China and India are on different sides of the climate debate and, after the United States, Beijing has to make the most cuts, says Surjit S Bhalla.
The first major conclusion is that the debate about climate change and what can be done about it should no longer be couched in per capita terms.
Population growth is an ex-event in most countries, and in the next few decades, this rate is going to decline, and decline sharply. Most projections of population growth, and the one used by the research community, are gross overestimates of the likely outcome.
World population is expected to increase by 1 per cent per annum for the next two decades, only a marginal decline from the 1.2 per cent growth over the last decade. The likely scenario: world population at 7.2 billion in 2025 versus the received wisdom of 8 billion; and at around the same level in 2050 versus the projected 9 billion.
In 2007, world population was at 6.6 billion. This is good news for the world -- the problem is about 15 to 20 per cent less than formulated. But this 15-20 per cent less, while helpful, does not solve the problem.
The basic problem facing the world is not that there are going to be too many new people, but that the existing people will be a lot richer. And that most of this growth will accrue to the present poor countries.

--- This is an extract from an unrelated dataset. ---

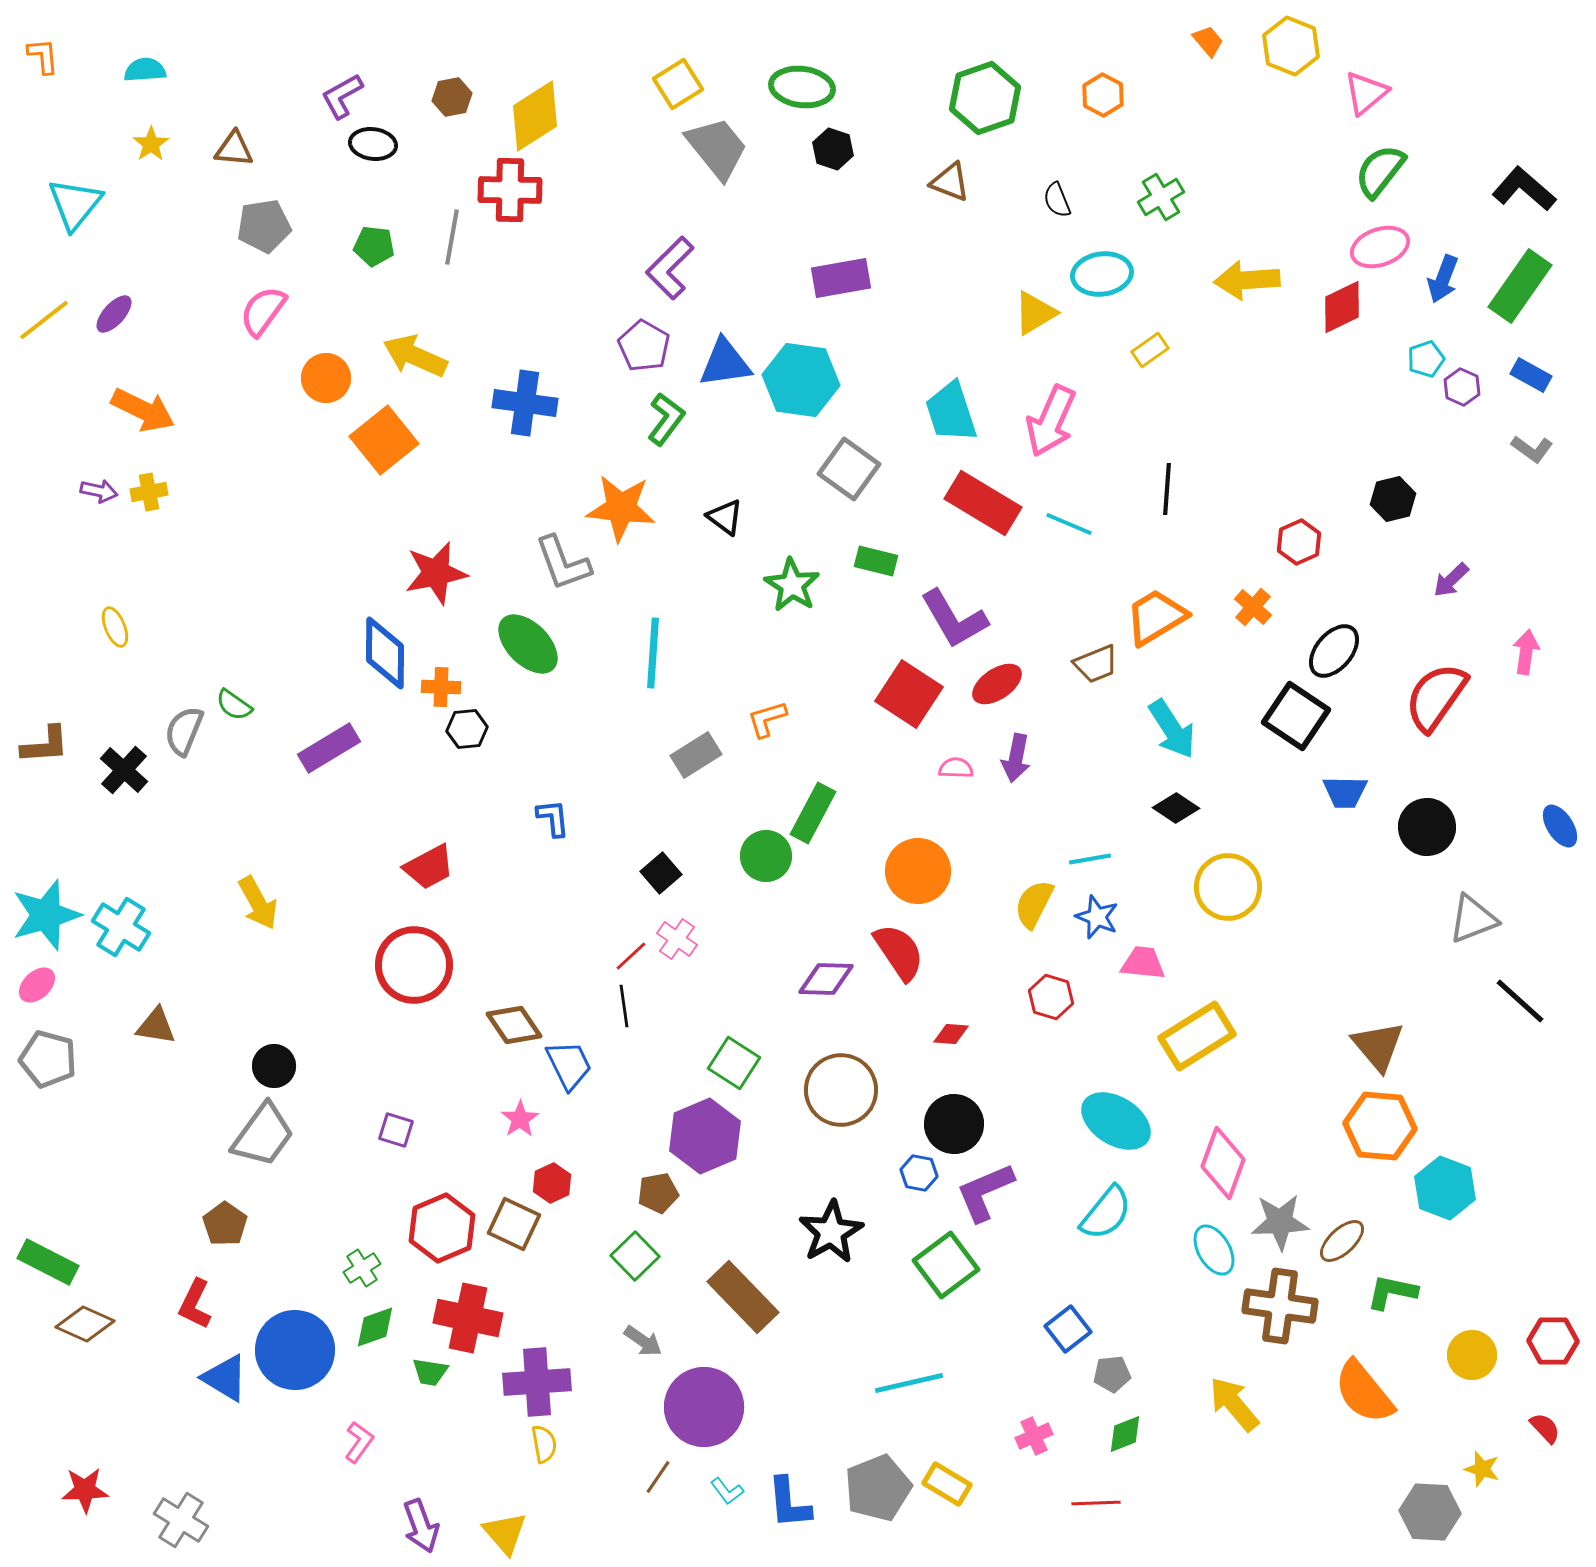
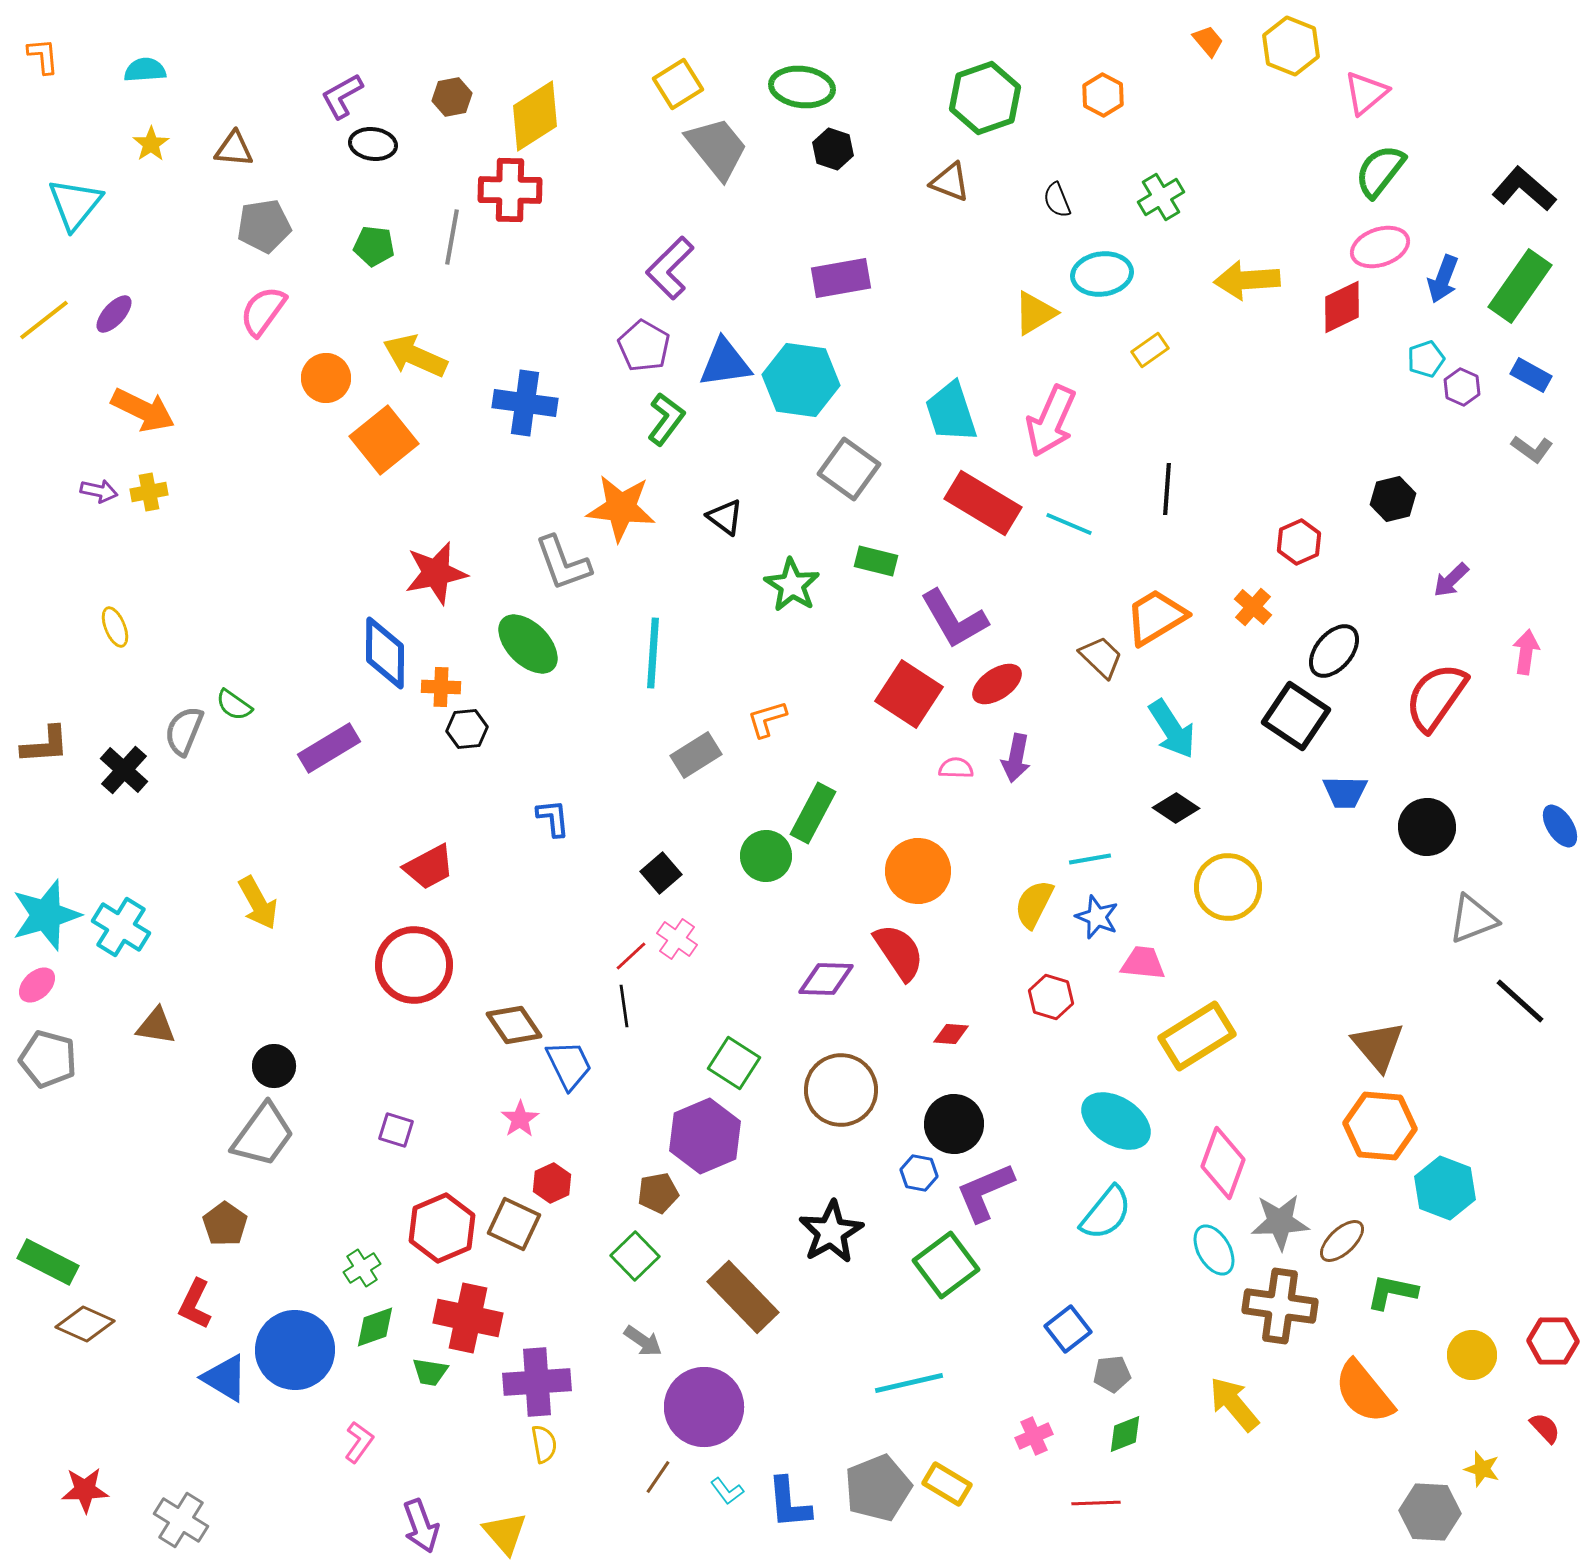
brown trapezoid at (1096, 664): moved 5 px right, 7 px up; rotated 114 degrees counterclockwise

The developed world's share in world income is projected to decline from 40 per cent today to only a fourth in 2025. The developing country share will correspondingly increase, and since these countries are on the upward trajectory of growth, the CO2 emissions will also correspondingly increase.
As has been pointed out before by several scholars, the developing countries will have a larger portion of the world population, and a much larger share of world income than ever before. The climate change problem is no longer a developed country problem; it is a universal problem.
There are, in the main, two methods for deciding on the burden of adjustment for each country. The reduction allocation can either be decided on a per capita basis, or on an intensity of use basis.
The former is fast fading from the scene as a worthy contender, and both its erstwhile champions, China and India, have changed course by announcing voluntary cuts in emission intensity.
The per capita allocation favours large poor countries, but no more than the intensity criterion. Further, this 'benefit' becomes zero somewhere in the late 2020s. The more stringent the world decision to reduce global emissions, the sooner does the population criteria become binding on the poor countries.
This follows from the simple math that the share of population is staying fixed and output, and therefore emissions, are increasing at a fast pace. If the denominator (world emissions) is reduced, the share of carbon space occupied goes up.
Perhaps the policy-makers in the two countries have done this calculation, seen the future and decided to go for an allocation criterion that keeps their growth ambitions intact.
But this might be the only topic on which the two population giants are on the same side. The strong conclusion that emerges from even a cursory examination of climate issues is that the population twins have opposite interests.
Note that no matter what the criteria, a 'fair' allocation of burdens of adjustment would involve a comparison with world averages. In this regard, it might be reverse payback time for India's past bad policies.
A systematic discrimination against the industrial sector has meant that India's share of industry in GDP is a low 30 per cent, and China's is a high 50 per cent. Both countries should have an industry/GDP ratio of close to 40 per cent with India somewhat lower.
This divergence has predicted consequences. If per capita is your criterion, then India's per capita emissions are near the bottom of the league, only 1.2 tons per capita (25th percentile).
China is near the top of the inefficiency table with a per capita emissions average of 4.6 (75th percentile); the world average in 2007 was 4.4.
But maybe China is efficient in carbon emissions. Again, not so. Its intensity of emissions in 2007 (intensity defined as kg of CO2 emissions as a per cent of 2007 PPP GDP) was a high 47 (75th percentile); India, one of the most efficient, was a low 25 (20th percentile). The world average was 37.
Perhaps China has been improving its efficiency. It has, but so has India. So, is there a common negotiating ground between the two population giants? Nyet.
What these very simple statistics suggest is that Copenhagen will be historic in breaking the forced China-India alliance on climate change.
This conclusion is further buttressed by simulation analysis of future emissions. The only fair basis for any allocation or simulation is that those who are inefficient, however defined, should bear most of the burden of adjustment.
This is akin to the well accepted polluter pays principle. On a combination of per capita and intensity basis (the exact share between the two is dependent on the time path of reductions), China's share of total global cuts, between now and 2050, would be in the range of 10 to 30 per cent; the US' share roughly between 40 and 60 per cent.
If only per capita is a criterion, the US share of global cuts falls and that of China rises. This provides a perspective on why the developed countries might want a per capita criterion!
In either case, India's share is minuscule, less than 10 per cent. For the earlier more important high growth period of 2010-2030, most calculations suggest that India's share in reductions is less than one-fourth of 1 per cent.
No matter how one does the math, the burden will have to fall, must fall, on the US and China. Equal sharing of the planet's resources means equal sacrifice.
India is in the most enviable situation of having all the capacity to grow and in a position to help dictate the terms of the climate agreement. For that to happen, it must shed its Cold War attitudes of Oh Marx, I am so poor and they are out to get me.